Sunday, May 15, 2011

KILL THE NULL, KILL'EN ALL

The magical "NULL" pointer has been with us for many years (decades actually). Some developers will argue that null values are useful and even needed when writing software. Nulls allows to declare a variable without a defined value and that's something many people will think is needed when we don't known in advance the real value of an entity.

Imagine for example a database whose squema is upgraded adding a new column "second name" to a table. Since we don't know in advance what value "second name" has to be for each row, and since many new rows possible will have not "second name" it's quite easy to let it default to NULL.

In fact, I will try to show that using NULL values is always a bad idea. The first trouble many people will have trying to get rid of nulls is solving the problem in the previous paragraph. If I don't know the value of a variable of if a variable has not value at all (maybe because performance reasons force to denormalize a database), there is no other way that assigning NULL.

Right? wrong. It's always possible to assign a default value to tag a field as NULL. In the previous example we could simple assign the string "NULL" to indicate a non existent second name. It looks an arbitrary decisition that doesn't improve our code quality at all and we are wasting extra bytes. In fact it does make our application safer. Let's see why.
Imagine a typicall web app in which a form sends the "second name" to our server in a get/post request. Something like second_name=Armstrong.
Then our php server code will look something like:

$second_name = $_REQUEST["second_name"];

Look now what happens if accidentally we misspell second_name in the html form or the php code:
$second_name will be assigned a NULL value. Not the "NULL" string we want in case "second_name" is not used.

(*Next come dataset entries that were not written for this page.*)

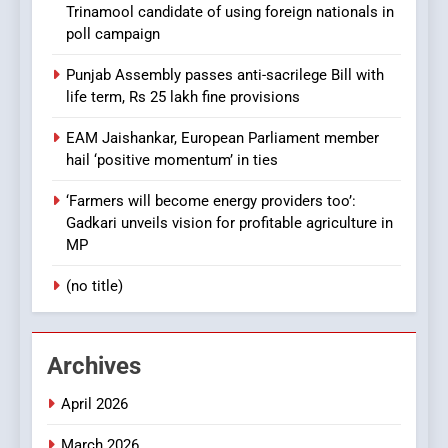
Trinamool candidate of using foreign nationals in
poll campaign
Punjab Assembly passes anti-sacrilege Bill with
life term, Rs 25 lakh fine provisions
EAM Jaishankar, European Parliament member
hail ‘positive momentum’ in ties
‘Farmers will become energy providers too’:
Gadkari unveils vision for profitable agriculture in
MP
(no title)
Archives
April 2026
March 2026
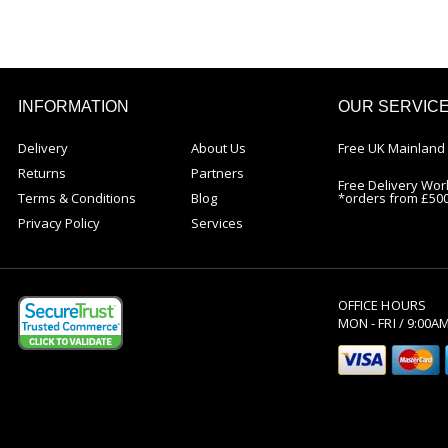
INFORMATION
OUR SERVIC
Delivery
About Us
Free UK Mainland 
Returns
Partners
Free Delivery Wor
Terms & Conditions
Blog
*orders from £50
Privacy Policy
Services
OFFICE HOURS
MON - FRI / 9:00A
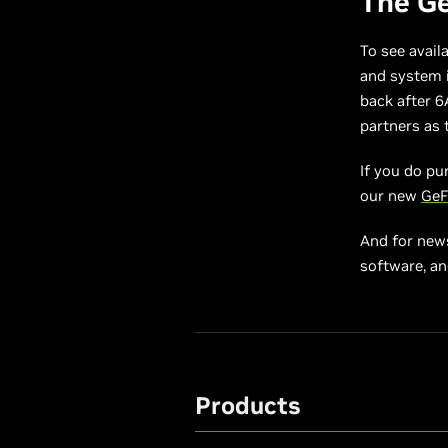
The Ge
To see avail
and system i
back after 6
partners as t
If you do pu
our new
GeF
And for new
software, a
Products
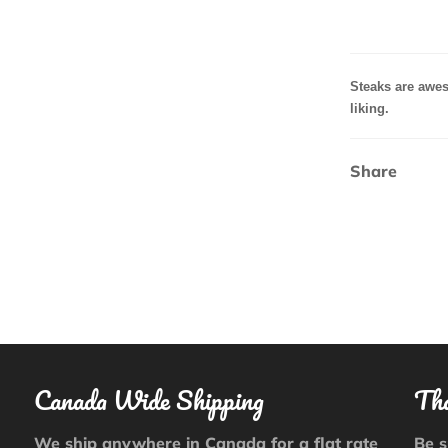
Steaks are
awes
liking.
Share
Canada Wide Shipping
Tha
We ship anywhere in Canada for a flat rate
Be s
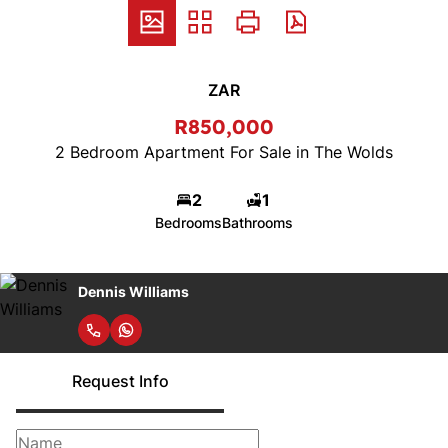
ZAR
R850,000
2 Bedroom Apartment For Sale in The Wolds
2
1
Bedrooms
Bathrooms
Dennis Williams
Request Info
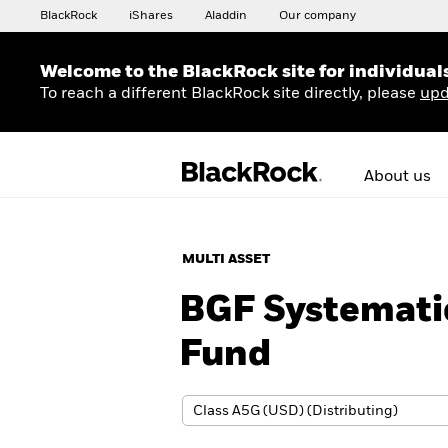
BlackRock
iShares
Aladdin
Our company
Welcome to the BlackRock site for individual
To reach a different BlackRock site directly, please
upd
About us
MULTI ASSET
BGF Systemati
Fund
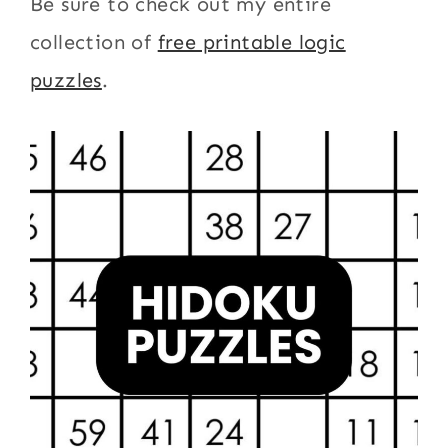
Be sure to check out my entire
collection of
free printable logic
puzzles
.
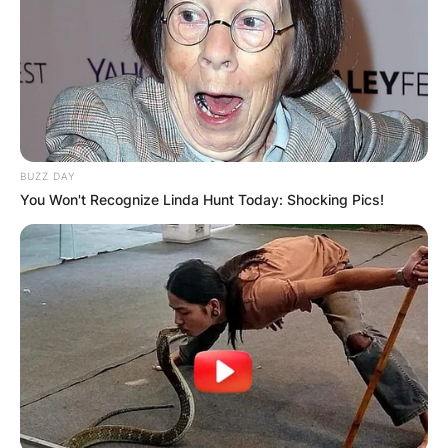
BUZZ DAY
You Won't Recognize Linda Hunt Today: Shocking Pics!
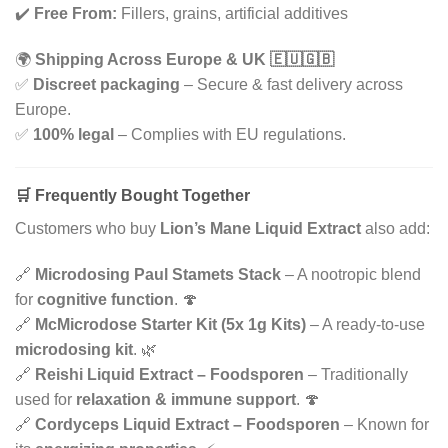
✔️
Free From:
Fillers, grains, artificial additives
🌍
Shipping Across Europe & UK 🇪🇺🇬🇧
✅
Discreet packaging
– Secure & fast delivery across
Europe.
✅
100% legal
– Complies with EU regulations.
🛒 Frequently Bought Together
Customers who buy
Lion’s Mane Liquid Extract
also add:
🔗
Microdosing Paul Stamets Stack
– A nootropic blend
for
cognitive function
. 🍄
🔗
McMicrodose Starter Kit (5x 1g Kits)
– A ready-to-use
microdosing kit
. 🌿
🔗
Reishi Liquid Extract – Foodsporen
– Traditionally
used for
relaxation & immune support
. 🍄
🔗
Cordyceps Liquid Extract – Foodsporen
– Known for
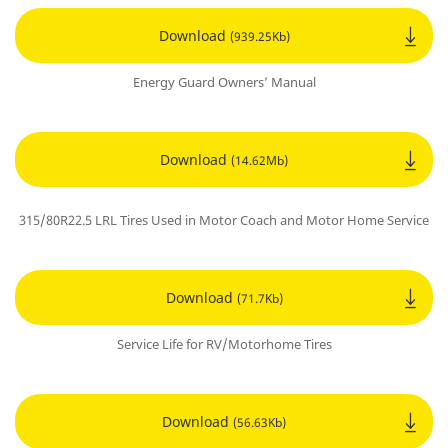
Download
(939.25Kb)
Energy Guard Owners’ Manual
Download
(14.62Mb)
315/80R22.5 LRL Tires Used in Motor Coach and Motor Home Service
Download
(71.7Kb)
Service Life for RV/Motorhome Tires
Download
(56.63Kb)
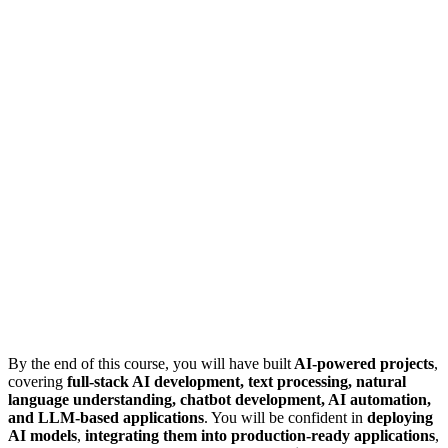
By the end of this course, you will have built
AI-powered projects
,
covering
full-stack AI development, text processing, natural
language understanding, chatbot development, AI automation,
and LLM-based applications
. You will be confident in
deploying
AI models
,
integrating them into production-ready applications
,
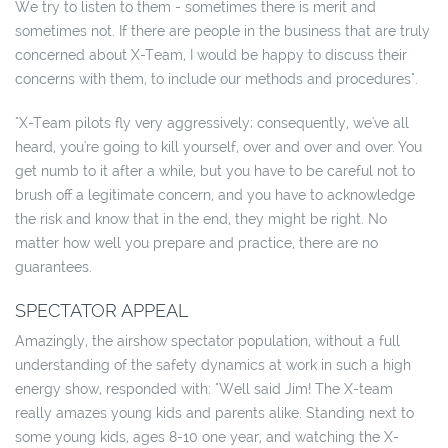
We try to listen to them - sometimes there is merit and
sometimes not. If there are people in the business that are truly
concerned about X-Team, I would be happy to discuss their
concerns with them, to include our methods and procedures".
"X-Team pilots fly very aggressively; consequently, we've all
heard, you're going to kill yourself, over and over and over. You
get numb to it after a while, but you have to be careful not to
brush off a legitimate concern, and you have to acknowledge
the risk and know that in the end, they might be right. No
matter how well you prepare and practice, there are no
guarantees.
SPECTATOR APPEAL
Amazingly, the airshow spectator population, without a full
understanding of the safety dynamics at work in such a high
energy show, responded with: "Well said Jim! The X-team
really amazes young kids and parents alike. Standing next to
some young kids, ages 8-10 one year, and watching the X-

The previous example is just one of the many possible ways in which a variable can be silently set a wrong NULL value. As you can see NULL values are quite risky, since languages tend to leave variables in a "null" state when something goes wrong. For example Java, probably the most widely used programming language around has a big design mistake:
try-catch exception demarcation bounds are used also as visibility demarcation bounds. That means that we can not write a code like:

   try{
MyClass myObject = new MyClass();
...
   } catch(Exception e){
...
   }
myPreparedStatement.set(0,myObject);
myPreparedStatement.execute();

The java language syntax force to do something similar to:

MyClass myObject = null;
   try{
myObject = new MyClass();
...
   } catch(Exception e){
...
   }
...
myPreparedStatement.set(0,myObject);
myPreparedStatement.execute();

As we can see in the previous code, If an exception is thrown at object initialization and we are not cautious enough, we will insert a false wrong NULL into the database.

(Note: In the previous example it's possible to move the two last lines inside the try-catch and that will avoid propagating a null to the database. In a larger code it could be impossible and even if it could, it's up to the user writing the code to do so and we are searching a way of writting code that doesn't depends on programmer's skills and experience).

With C#, the situation is even worse, since C# designers were drunk enough to not only copy the same Java pitfalls, but to encourage the use of nulls "everywhere"

In fact, NULL values are the biggest mistake ever made in software history, and as the time pass, the dammage augment.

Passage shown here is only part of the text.